Version 28 of Tcl and octal numbers

Updated 2008-07-04 13:49:15 by lars_h

Purpose: discuss the common pitfall of Tcl and octal numbers


Since Tcl does many things in an obvious manner, non-unix/c people are frequently surprised when they try this kind of code:

 # somehow get today's date and time into MMM DDD YYY HH MM SS variables

 set newtime [expr $HH + 1]

and get an error at 8am. The problem - Tcl tries to do

  expr 08 + 1

and complains. 08, you see, isn't really the string of the decimal number that comes after 7. Instead, it is an error. Tcl sees the leading 0 and treats the digits after it as representing a base 8 number. But there are no 8s (or 9s) in a base 8 number. So it generates an error.


The fix is to use:

    scan $HH %d HH

which strips hazardous leading zeros. This is also safer than [string trimleft $HH 0] which can fail if $HH ever ends up containing "00" for example. Or if $HH is negative (not likely in a clock context, but the argument still applies).

DKF

Lars H, 2008-07-04: One problem with the above that turned up when doing arithmetic on currency is that %d doesn't handle arbitrarily large integers (even though Tcl can) — it's restricted to the range of numbers int() can output. In order to handle integers with an arbitrary number of digits, it is necessary to do

    scan $HH %lld HH

Obviously this is not an issue with a number of hours in a day, but it can be an issue for other numbers.

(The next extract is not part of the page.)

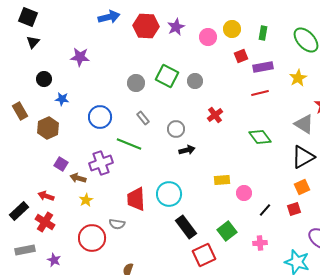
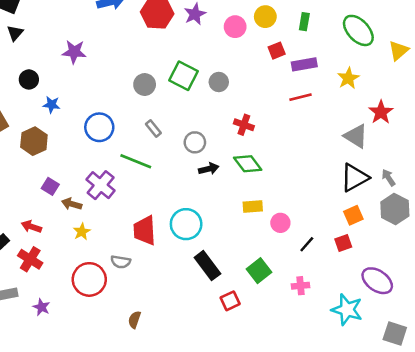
red cross: (215, 115) -> (244, 125), turned -35
green diamond: (260, 137) -> (248, 164), moved
purple cross: (101, 163) -> (101, 185), turned -30
red square: (204, 255) -> (230, 301), size x0.7

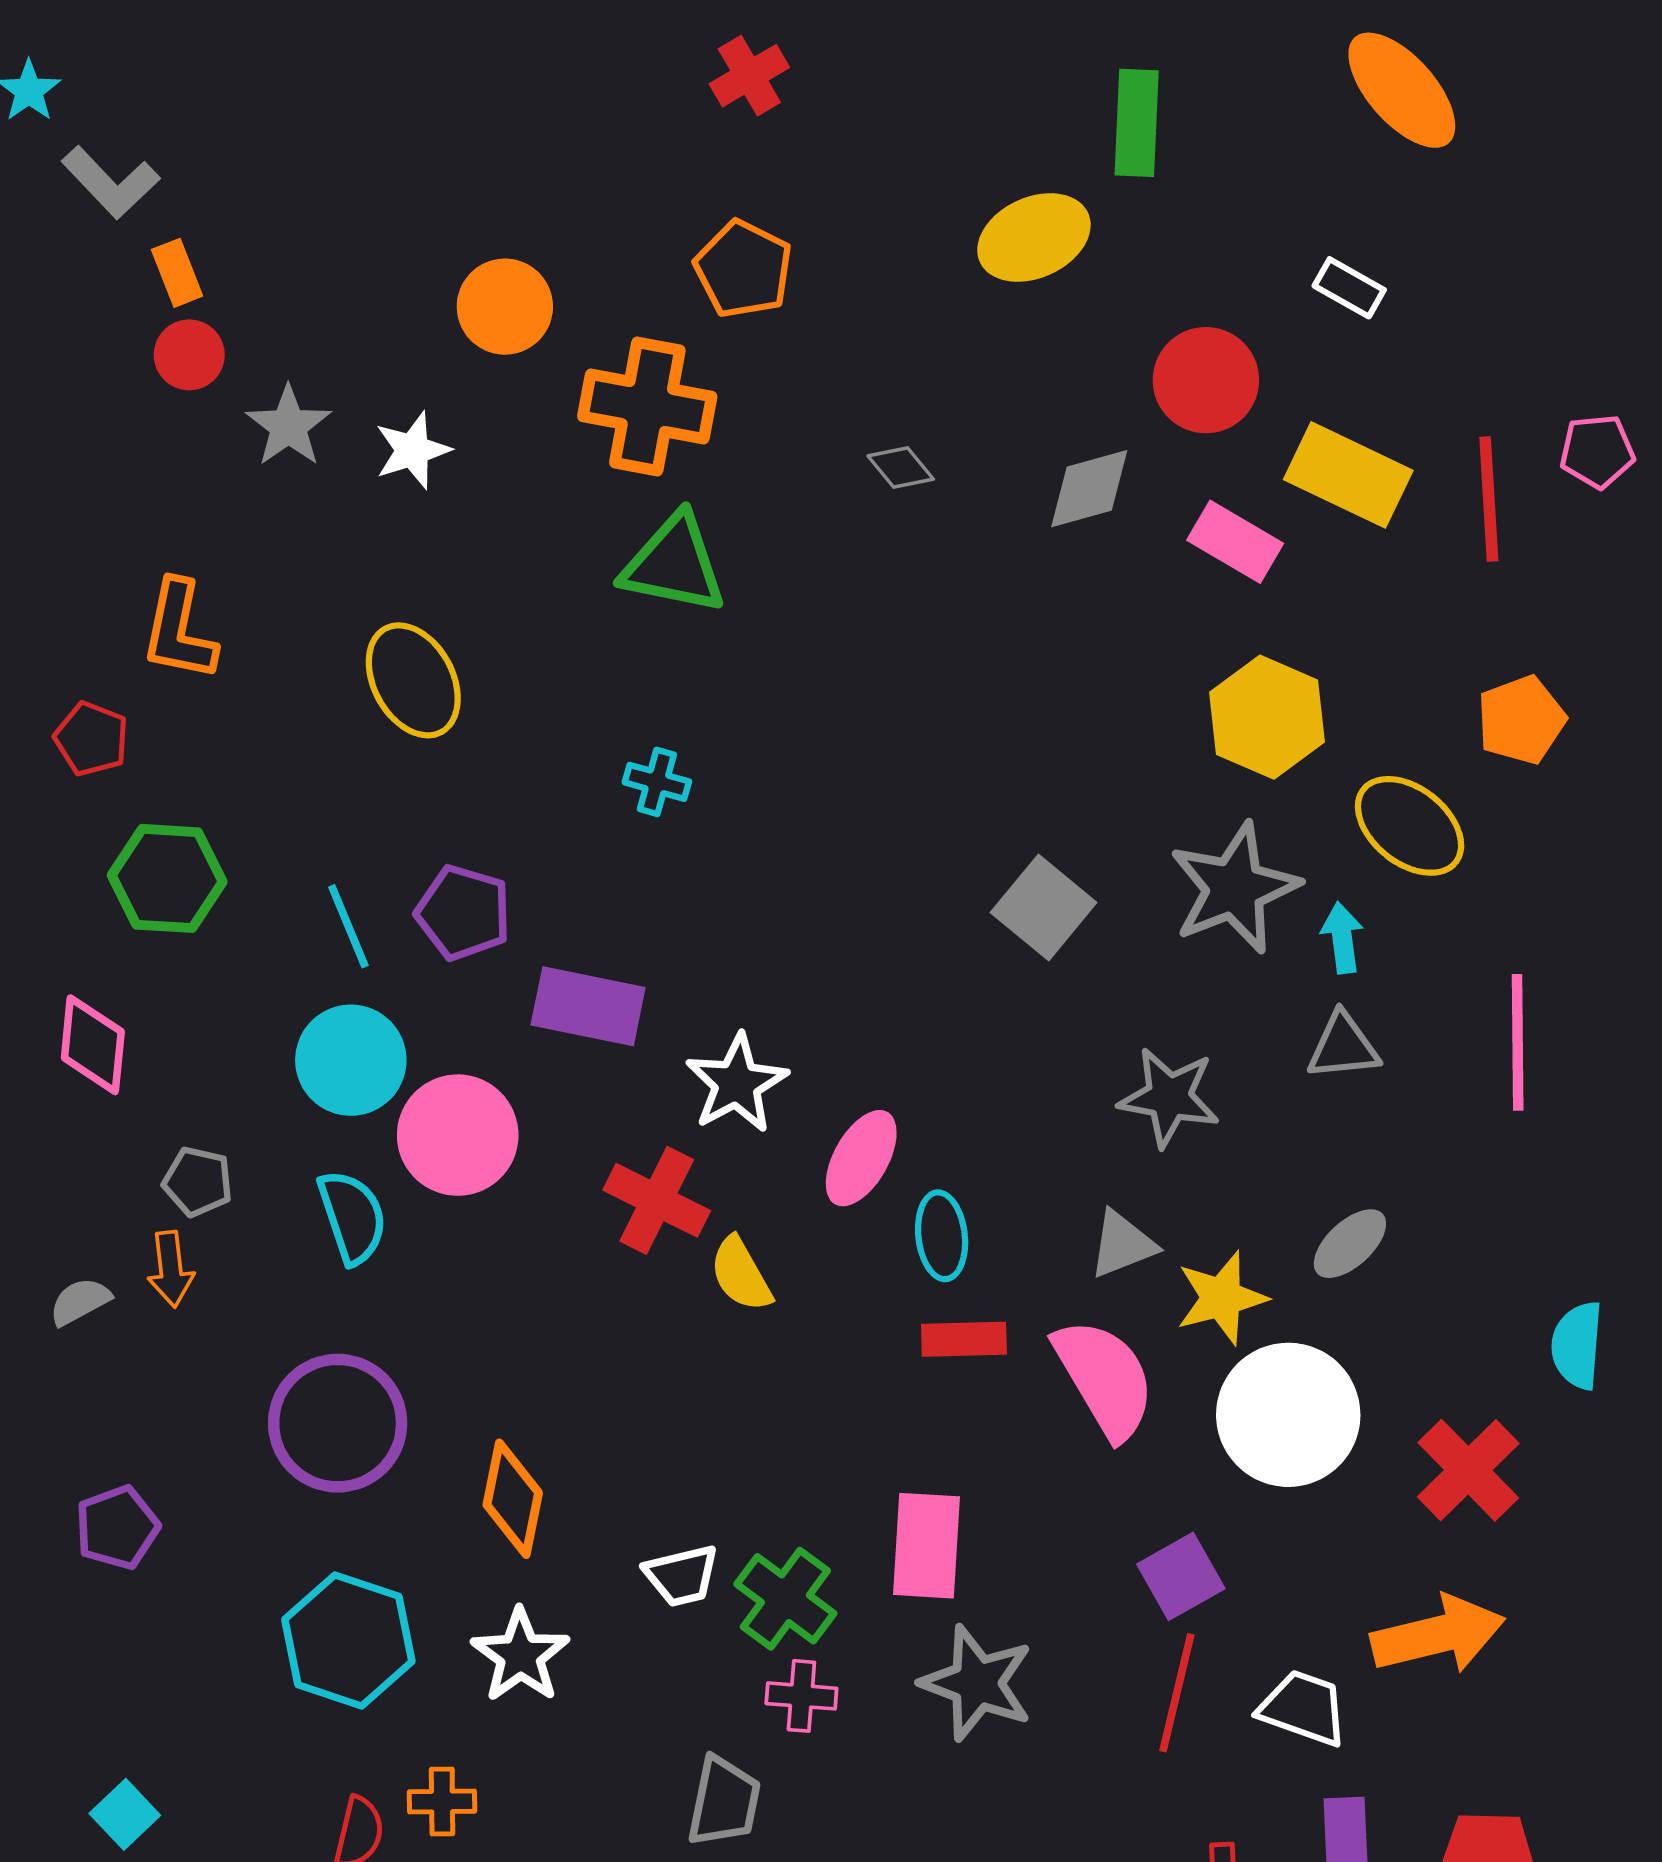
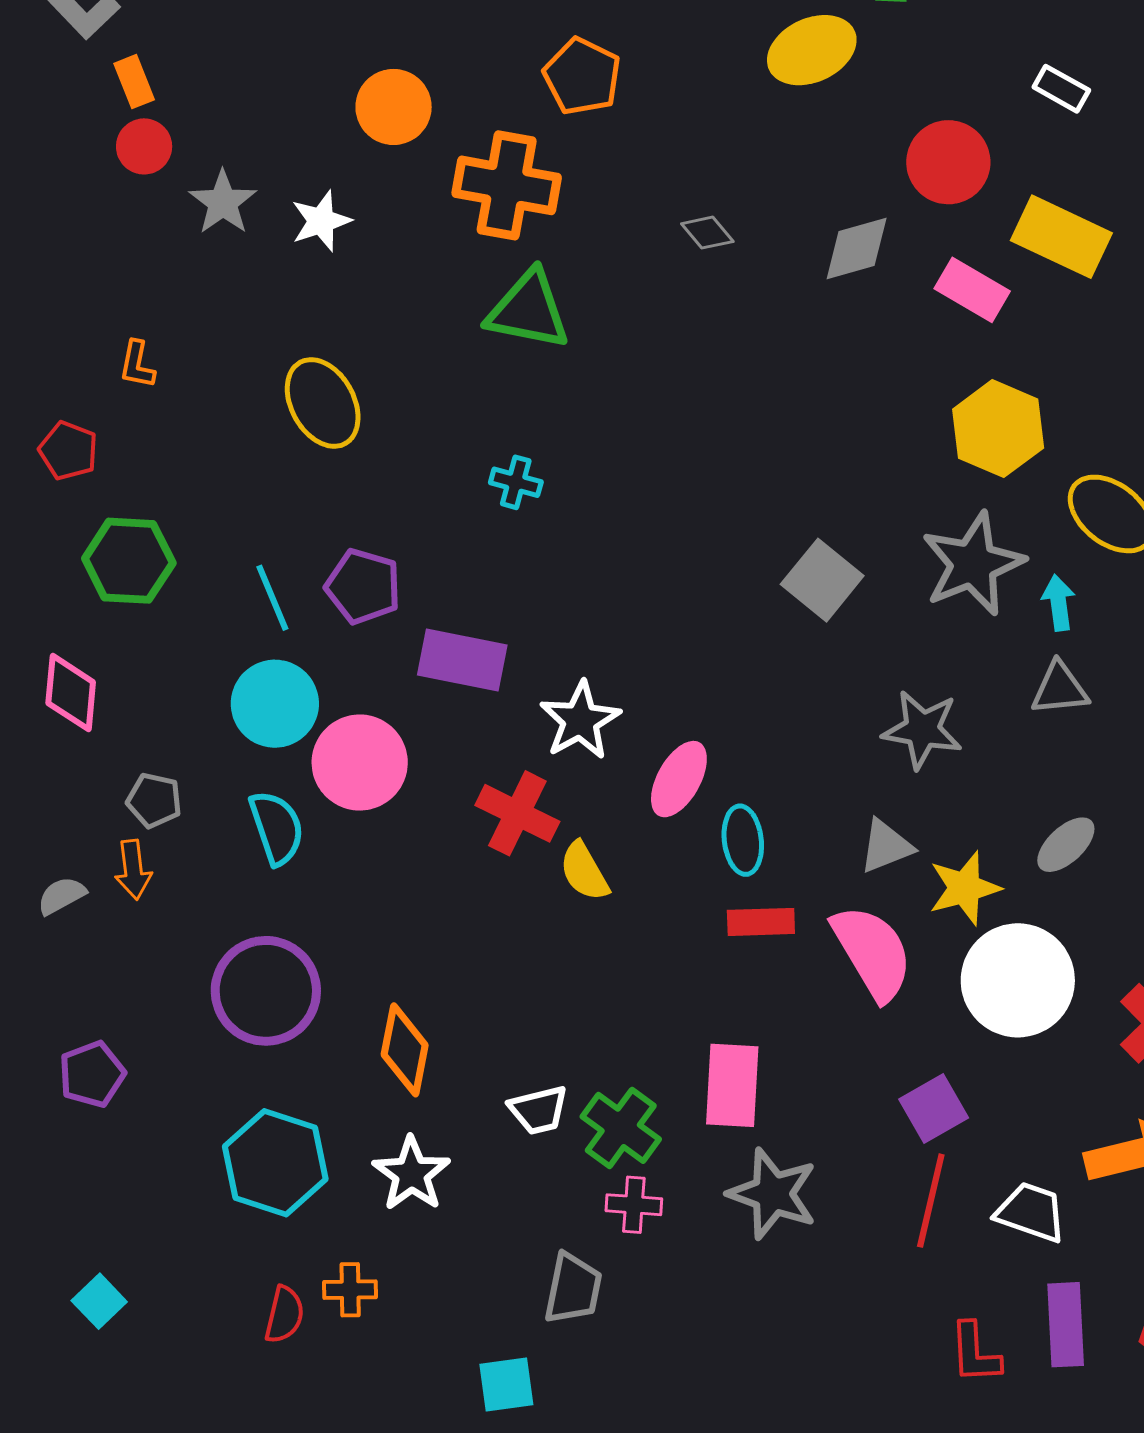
orange L-shape: (179, 631) -> (137, 365), size x0.6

glennj: one potential pitfall of [scan] is that it might mask potential errors:

        set n 09blah42
        incr n

fails as expected with the error message:

        expected integer but got "09blah42"
        while evaluating {incr n}

However:

        set n 09blah42
        scan $n %d n
        incr n ;# ==> n is now 10

Application writers might actually want to trap an invalid entry like that.

[2003-03-12] I see Kevin Kenny contributed the following to c.l.t

     proc forceInteger { x } {
        set count [scan $x %d%s n rest]
        if { $count <= 0 || ( $count == 2 && ![string is space $rest] ) } {
            return -code error "not an integer: \"$x\""
        }
        return $n
     }
     % forceInteger x
     not an integer: "x"
     % forceInteger 123
     123
     % forceInteger 08
     8

This also covers my preceding concern:

     % forceInteger 09blah42
     not an integer: "09blah42"

Better than an explicit test of

    [string is space $rest]

is to just skip (optional) spaces in the scan pattern:

     proc forceInteger { x } {
        set count [scan $x {%d %c} n c]
        if { $count != 1 } {
            return -code error "not an integer: \"$x\""
        }
        return $n
     }

Donald Arseneau


[Refer to http://phaseit.net/claird/comp.lang.tcl/fmm.html#zero ]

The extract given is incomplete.